As plant industrial engineering manager at the Ford Motor Company of Southern Africa’s (FMCSA) Silverton plant in Pretoria, 32-year-old Keabetswe has a huge list of day-to-day responsibilities.
She oversees several departments, including the body shop; paint shop; trim; chassis and final line; assembly quality assurance and the vehicle personalisation centre.
The vehicles turned out there are Ranger and Everest SUVs (Sports Utility Vehicles) and bakkies for the local and domestic market, as well as the Everest large SUV.
The Rangers have been a huge commercial success for FMCSA, becoming one of the bestselling vehicles on the South African market and, on occasion, deposing the Toyota Hilux from its top spot on the sales charts.
So, keeping that Ford quality flag flying is something Keabetswe takes very seriously.
Born in Ga-Rankuwa, in the then Bopthutatswana, she turned eight the day before the first Women’s Day on August 9, 1994.
She was inspired by her mom, Sophy Mathebula, whose drive for education saw her attain a number of degrees after her teaching qualification.
From her mom, Keabetswe and her sister, Remofilwe, learned the value of hard work and that there were no limits to what they could achieve.
After matriculating from Pretoria High School for Girls, Keabetswe went on to graduate from Tshwane University of Technology with a Bachelor of Technology in industrial engineering. And she is currently studying towards her Masters in engineering management.
In 2011, she was awarded a place in FMCSA’s two-year graduate trainee programme.
FMCSA saw immense potential in Molebaloa.
On completion of the programme, she became a salaried employee, and she hasn’t looked back.
“Ford has a culture to support, develop, and groom their people for career advancement,” she says. “The vision that I had for myself, Ford had the same.
“Through continuous learning, training, and development opportunities, I gained hard skills and soft interpersonal skills.
“I also interacted with people from all over the world, as Ford is a global company, and so I grew my network exponentially.”
Of her choice in career and her astounding trajectory, she explains that initially her goal was simply to “fit into any industry sector” – be it manufacturing, health care, banking, technology, or supply chain – and to “customise a profession” that matched her interests.
As it turned out, industrial engineering was the best fit.
“It provides those unlimited opportunities through basic technical and business management acumen,” she says.
Reflecting on her rise through the ranks, Keabetswe remembers how challenging it was trying to enter the working world as a new graduate.
“Everything is new,” she remembers.
“There is so much to learn, and due to my lack of experience, I definitely wasn’t ready for a professional, fulltime job.”

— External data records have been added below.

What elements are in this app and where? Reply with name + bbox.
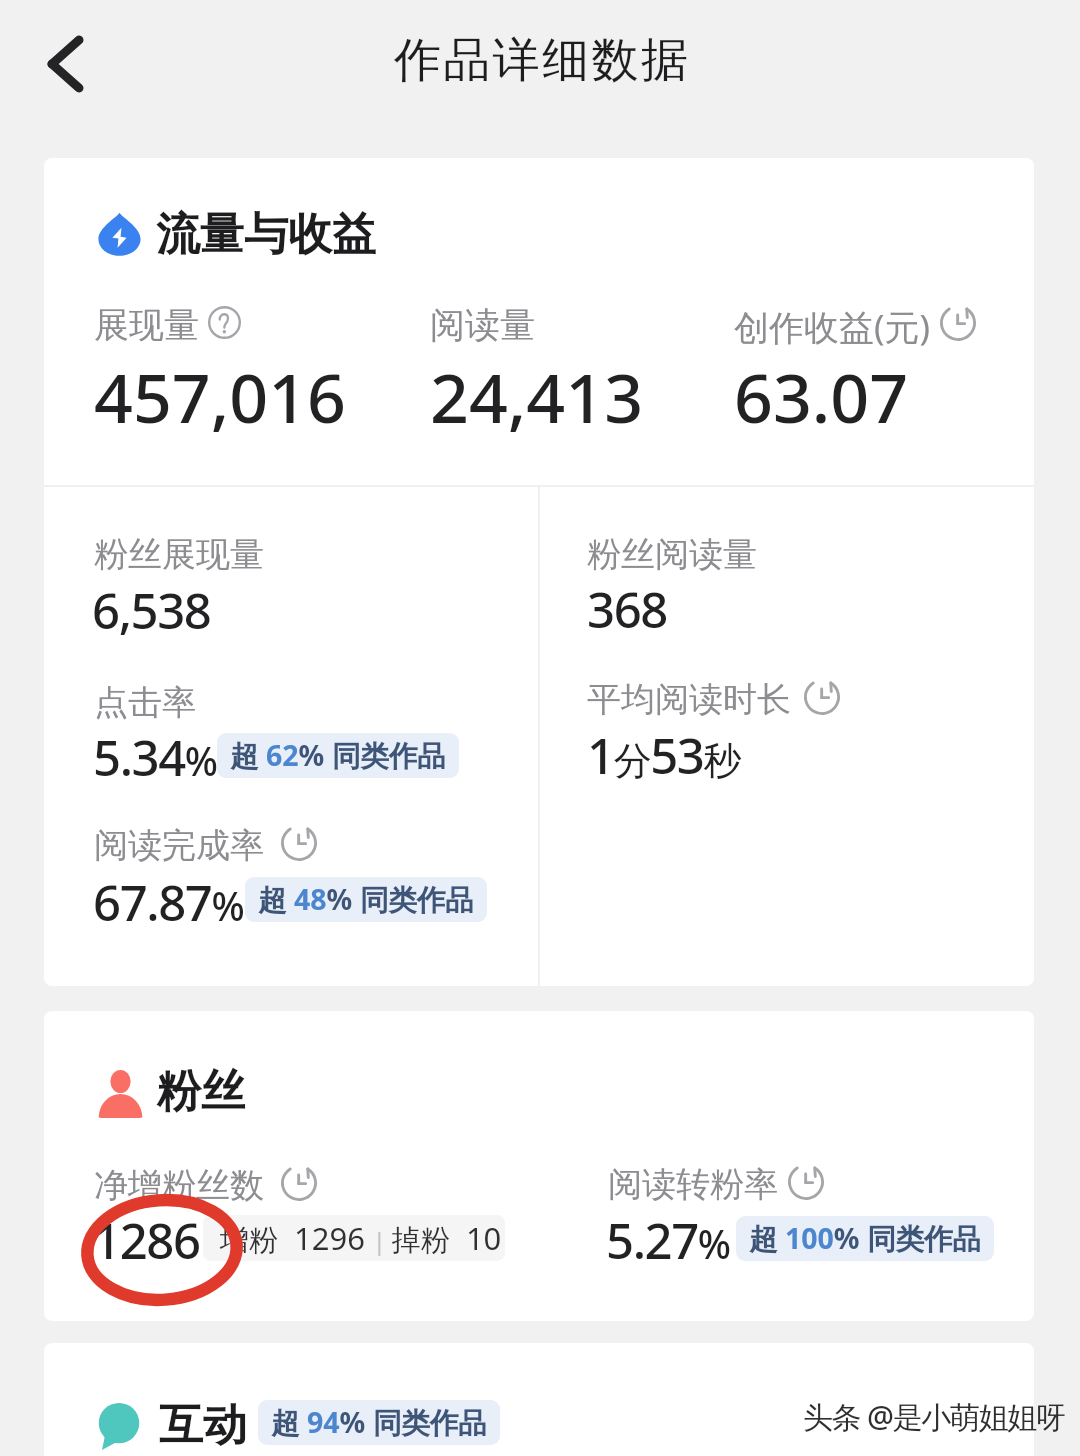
staticText: 展现量	[94, 303, 199, 347]
button[interactable]: 净增粉丝数历史	[281, 1165, 317, 1201]
staticText: 作品详细数据	[394, 31, 691, 90]
button[interactable]: 展现量说明	[208, 306, 241, 339]
button[interactable]: 流量与收益	[44, 158, 1034, 986]
staticText: 平均阅读时长	[587, 678, 791, 721]
staticText: 粉丝	[157, 1064, 245, 1119]
staticText: 67.87%	[93, 869, 244, 936]
staticText: 超 48% 同类作品	[258, 880, 474, 919]
button[interactable]: 阅读完成率历史	[281, 825, 317, 861]
staticText: 点击率	[94, 681, 196, 724]
staticText: 超 100% 同类作品	[749, 1219, 981, 1258]
staticText: 增粉 1296 | 掉粉 10	[220, 1217, 502, 1259]
button[interactable]: 互动	[44, 1343, 1034, 1456]
staticText: 流量与收益	[156, 207, 376, 262]
staticText: 阅读转粉率	[608, 1163, 778, 1206]
button[interactable]: 平均阅读时长历史	[804, 679, 840, 715]
button[interactable]: Back	[24, 24, 108, 104]
staticText: 超 62% 同类作品	[230, 736, 446, 775]
staticText: 超 94% 同类作品	[271, 1403, 487, 1442]
staticText: 粉丝阅读量	[587, 533, 757, 576]
staticText: 5.27%	[606, 1207, 730, 1274]
staticText: 457,016	[94, 350, 346, 443]
staticText: 净增粉丝数	[94, 1164, 264, 1207]
button[interactable]: 粉丝	[44, 1011, 1034, 1321]
staticText: 5.34%	[93, 724, 217, 791]
staticText: 1分53秒	[587, 722, 741, 789]
staticText: 368	[587, 576, 667, 643]
staticText: 63.07	[734, 350, 909, 443]
staticText: 互动	[159, 1398, 247, 1453]
staticText: 粉丝展现量	[94, 533, 264, 576]
staticText: 6,538	[92, 577, 211, 644]
staticText: 阅读量	[430, 303, 535, 347]
staticText: 24,413	[430, 350, 644, 443]
staticText: 阅读完成率	[94, 824, 264, 867]
button[interactable]: 创作收益历史	[940, 305, 976, 341]
staticText: 头条 @是小萌姐姐呀	[803, 1396, 1065, 1437]
staticText: 1286	[93, 1207, 200, 1274]
button[interactable]: 阅读转粉率历史	[788, 1164, 824, 1200]
staticText: 创作收益(元)	[734, 303, 931, 351]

Of her career, she notes philosophically that “setbacks are inevitable”.
“You need to have some strong self-motivation to coach yourself out of challenges.
“But you should view them as lessons learned, rather than failures.

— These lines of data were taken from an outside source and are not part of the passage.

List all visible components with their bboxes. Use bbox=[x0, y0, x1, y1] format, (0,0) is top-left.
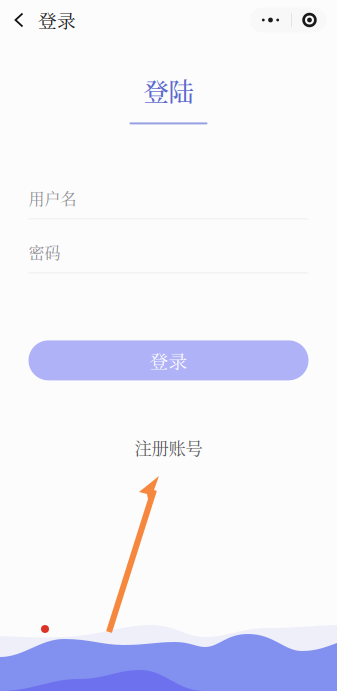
button[interactable]: Close bbox=[292, 8, 327, 32]
staticText: 登陆 bbox=[144, 72, 194, 108]
button[interactable]: Back bbox=[0, 0, 38, 40]
button[interactable]: More bbox=[250, 8, 291, 32]
button[interactable]: 注册账号 bbox=[108, 434, 228, 460]
staticText: 用户名 bbox=[28, 186, 76, 209]
staticText: 登录 bbox=[150, 347, 188, 374]
button[interactable]: 登录 bbox=[28, 340, 308, 380]
staticText: 登录 bbox=[38, 7, 76, 33]
staticText: 密码 bbox=[28, 240, 60, 263]
staticText: 注册账号 bbox=[134, 435, 202, 460]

“As a woman in a male-dominated industry, you need to be willing to listen, you need to have the patience to understand.
“You need to have the heart to care, and you need to get your work done on time, as expected, and deliver beyond expectation.”
Interestingly, her husband Kebagane Molebaloa, also a graduate of the Tshwane University of Technology, is also in the engineering field, with a qualification in building science (construction management and quantity surveying).
Career success has had a huge impact on Keabetswe’s personal life.
“I now have my own house, and my own car,” she says proudly. “I drive a Ford Everest XLT.
“But my favourite Ford is still the iconic Mustang GT.
“It’s a comfortable muscle car with a potent V8 engine and stylish trim packages.
“The struggle to find a good balance between family, work, and school commitments can be overwhelming at times,” she admits.
“But I have learnt that, with proper planning and self-discipline, anything is possible.”